Ve sonra İslamofobinin yaygınlaşmasından şikâyet ediyoruz.
KATİL, TELEVİZYONDA YAKALANDI
GEÇEN gün televizyonda bir katil daha yakalandı.
Bu cümlenin ne kadar tuhaf olduğunu düşündüm yazarken. Ama gerçek bu ki bazı katiller artık televizyon programlarında suçlarını itiraf edip yakalanıyorlar.
Son katili yakalayan Fox’taki program, Kaybolan Çiçekler.
16 yaşındaki kızları sekiz ay önce kaybolmuş bir aile, sunucu İnci Ertuğrul’un soruları üzerine sıkıştı, ekibin bulduğu deliller ortaya kondu ve sonunda anne, kızını, sevgilisinin öldürdüğünü açıkladı.
Talihsiz kızcağız, annesi ile sevgilisini yakalamış ve sevgili annenin de yardımıyla kızı öldürüp cesedi yok etmiş.
Katiller, programın bitmesinden sonra jandarma tarafından gözaltına alındılar.

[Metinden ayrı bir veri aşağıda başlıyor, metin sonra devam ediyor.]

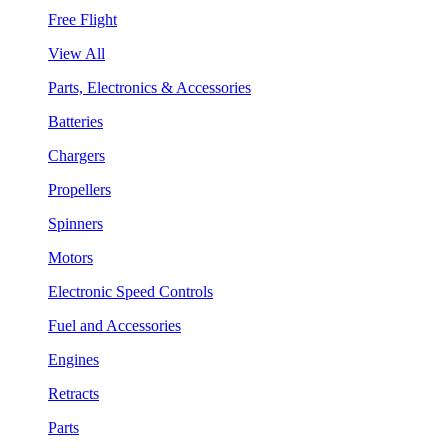
Free Flight
View All
Parts, Electronics & Accessories
Batteries
Chargers
Propellers
Spinners
Motors
Electronic Speed Controls
Fuel and Accessories
Engines
Retracts
Parts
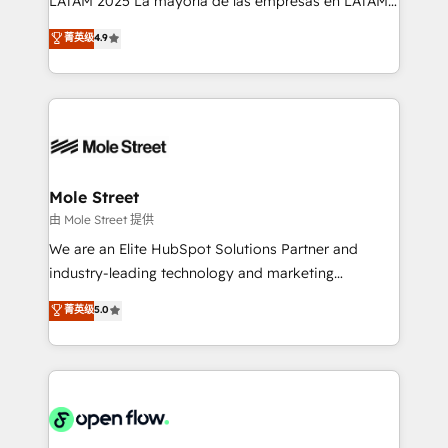
LATAM 2025 La mayoría de las empresas en LATAM
Commerce: Shopify, WooCommerce; lifecycle and
no tienen un problema de herramientas. Tienen un
菁英级
4.9
revenue automation 🏢 Real Estate: deal pipelines;
problema de orden. Equipos desalineados, datos
portfolio and lifecycle management 🏭
dispersos y procesos que dependen de personas
Manufacturing: ERP integrations; operational
clave — no de sistemas. Eso frena el crecimiento,
alignment 🛡️ Compliance & Data Considerations:
aunque tengas buena tecnología y ganas de escalar.
HIPAA-aware; CASL-compliant; GDPR-ready
⚙️ Grows ordena los procesos comerciales, alinea
implementations where required 💡 Why 500+
marketing, ventas y servicio, e implementa HubSpot
Clients Choose Us: Elite Partner; technical, fast, and
de forma que genera resultados reales desde las
Mole Street
built to scale.
primeras semanas — no meses. 🤝 No entregamos
由 Mole Street 提供
proyectos y nos vamos. Nos quedamos como
We are an Elite HubSpot Solutions Partner and
socios estratégicos, ayudando a sostener y escalar
industry-leading technology and marketing
lo que construimos juntos. Porque crecer sin orden
consultancy. Our focus is on enterprise and mid-
菁英级
5.0
no es crecer — es solo moverse rápido. 🌎
market B2B companies globally that want a strategic
Operamos en Colombia, Perú, México, Ecuador,
approach to execute their goals through creative
Chile, Panamá, Bolivia, Argentina y República
applications of our solutions; Technical HubSpot
Dominicana — con experiencia real en educación,
Consulting, Content Marketing, Growth-Driven
retail, salud, banca, bienes raíces, construcción y
Design, Migrations + Integrations. Mole Street’s
B2B.
mission is empowering others to realize their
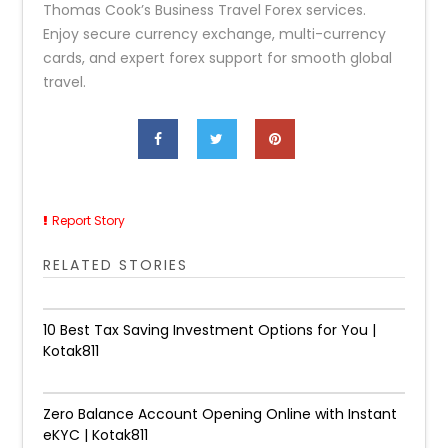
Thomas Cook’s Business Travel Forex services.
Enjoy secure currency exchange, multi-currency
cards, and expert forex support for smooth global
travel.
Report Story
RELATED STORIES
10 Best Tax Saving Investment Options for You |
Kotak811
Zero Balance Account Opening Online with Instant
eKYC | Kotak811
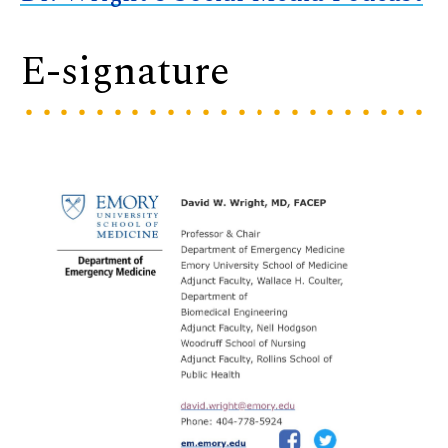
E-signature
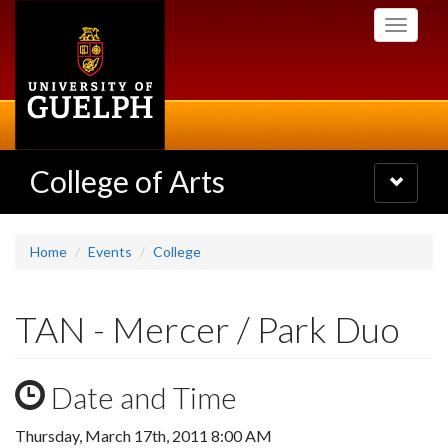
Skip
Toggle
to
navigati
main
content
College of Arts
Toggle
navigatio
Home
Events
College
TAN - Mercer / Park Duo
Date and Time
Thursday, March 17th, 2011 8:00 AM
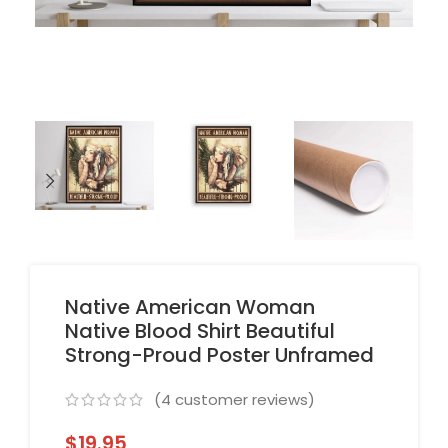
Native American Woman
Native Blood Shirt Beautiful
Strong-Proud Poster Unframed
(
4
customer reviews)
$
19.95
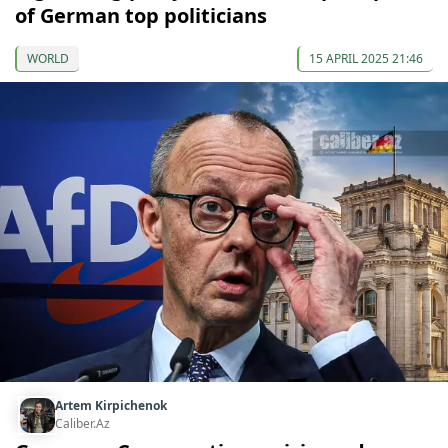
of German top politicians
WORLD
15 APRIL 2025 21:46
Artem Kirpichenok
Caliber.Az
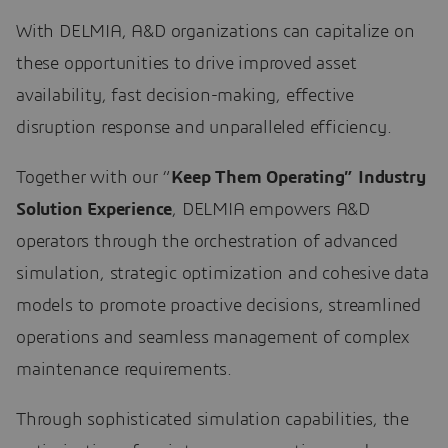
With DELMIA, A&D organizations can capitalize on
these opportunities to drive improved asset
availability, fast decision-making, effective
disruption response and unparalleled efficiency.
Together with our “
Keep Them Operating” Industry
Solution Experience
, DELMIA empowers A&D
operators through the orchestration of advanced
simulation, strategic optimization and cohesive data
models to promote proactive decisions, streamlined
operations and seamless management of complex
maintenance requirements.
Through sophisticated simulation capabilities, the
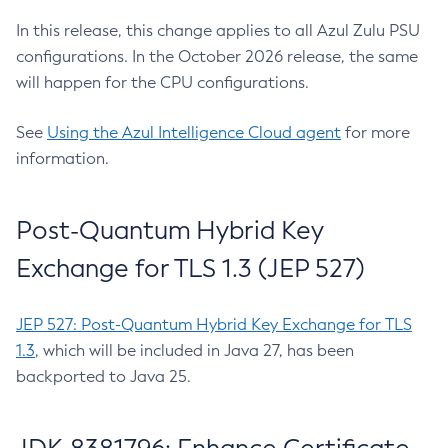
In this release, this change applies to all Azul Zulu PSU
configurations. In the October 2026 release, the same
will happen for the CPU configurations.
See
Using the Azul Intelligence Cloud agent
for more
information.
Post-Quantum Hybrid Key
Exchange for TLS 1.3 (JEP 527)
JEP 527: Post-Quantum Hybrid Key Exchange for TLS
1.3
, which will be included in Java 27, has been
backported to Java 25.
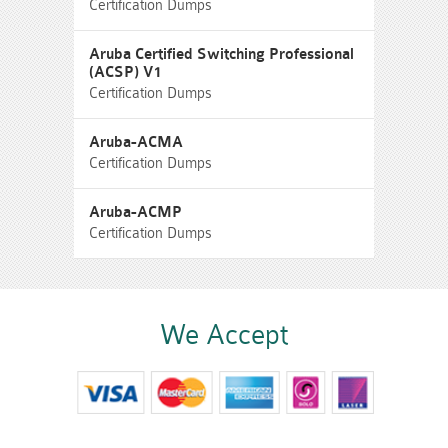
Certification Dumps
Aruba Certified Switching Professional
(ACSP) V1
Certification Dumps
Aruba-ACMA
Certification Dumps
Aruba-ACMP
Certification Dumps
We Accept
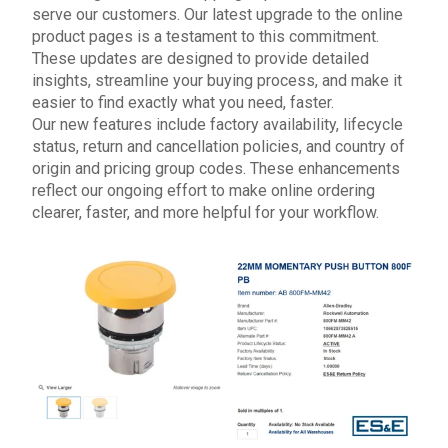
serve our customers. Our latest upgrade to the o
nline
product pages
is a testament to this commitment.
These updates are designed to provide detailed
insights, streamline your buying process, and make it
easier to find exactly what you need, faster.
Our new features include factory availability, lifecycle
status, return and cancellation policies, and country of
origin and pricing group codes. These enhancements
reflect our ongoing effort to make online ordering
clearer, faster, and more helpful for your workflow.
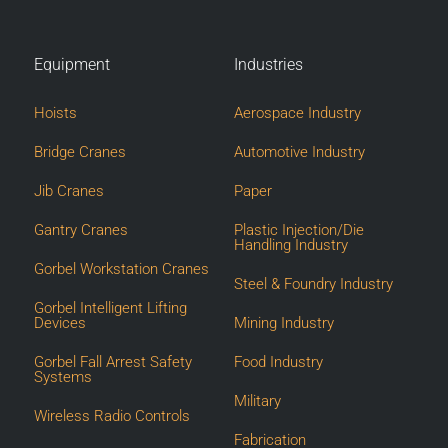
Equipment
Industries
Hoists
Aerospace Industry
Bridge Cranes
Automotive Industry
Jib Cranes
Paper
Gantry Cranes
Plastic Injection/Die
Handling Industry
Gorbel Workstation Cranes
Steel & Foundry Industry
Gorbel Intelligent Lifting
Devices
Mining Industry
Gorbel Fall Arrest Safety
Food Industry
Systems
Military
Wireless Radio Controls
Fabrication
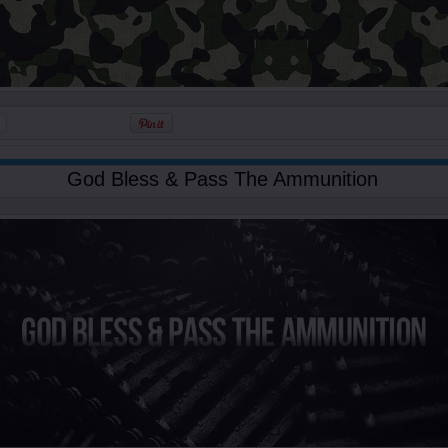
God Bless & Pass The Ammunition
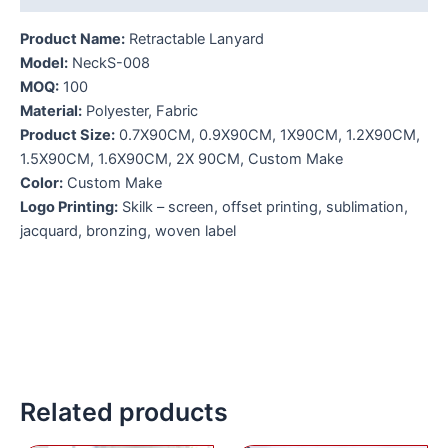
Product Name:
Retractable Lanyard
Model:
NeckS-008
MOQ:
100
Material:
Polyester, Fabric
Product Size:
0.7X90CM, 0.9X90CM, 1X90CM, 1.2X90CM,
1.5X90CM, 1.6X90CM, 2X 90CM, Custom Make
Color:
Custom Make
Logo Printing:
Skilk – screen, offset printing, sublimation,
jacquard, bronzing, woven label
Related products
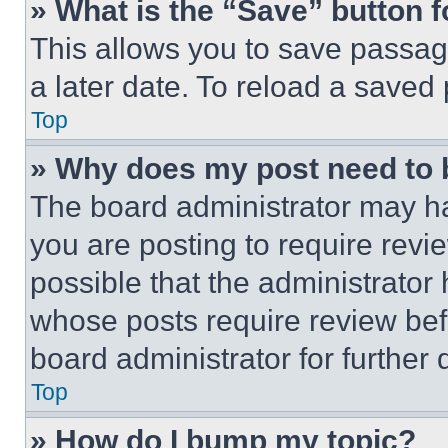
» What is the “Save” button f
This allows you to save passag
a later date. To reload a saved
Top
» Why does my post need to
The board administrator may ha
you are posting to require revie
possible that the administrator
whose posts require review bef
board administrator for further d
Top
» How do I bump my topic?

Benzeri diğer programlarda da böyle durumlara sıkça rastlıyoruz. Özellikle ATV’deki Müge Anlı’nın başarılarını da anmam gerek.
Faili bulunmamış cinayetler masaya yatırılıyor, televizyon ekranında sıkı bir sorgu başlıyor, bu arada programı hazırlayan ekibin araştırmayla ele geçirdikleri deliller ortaya konuyor ve katiller suçlarını itiraf ediyorlar.
Merak ettiğim şey, bunun neden poliste ya da jandarmada yapılamadığı.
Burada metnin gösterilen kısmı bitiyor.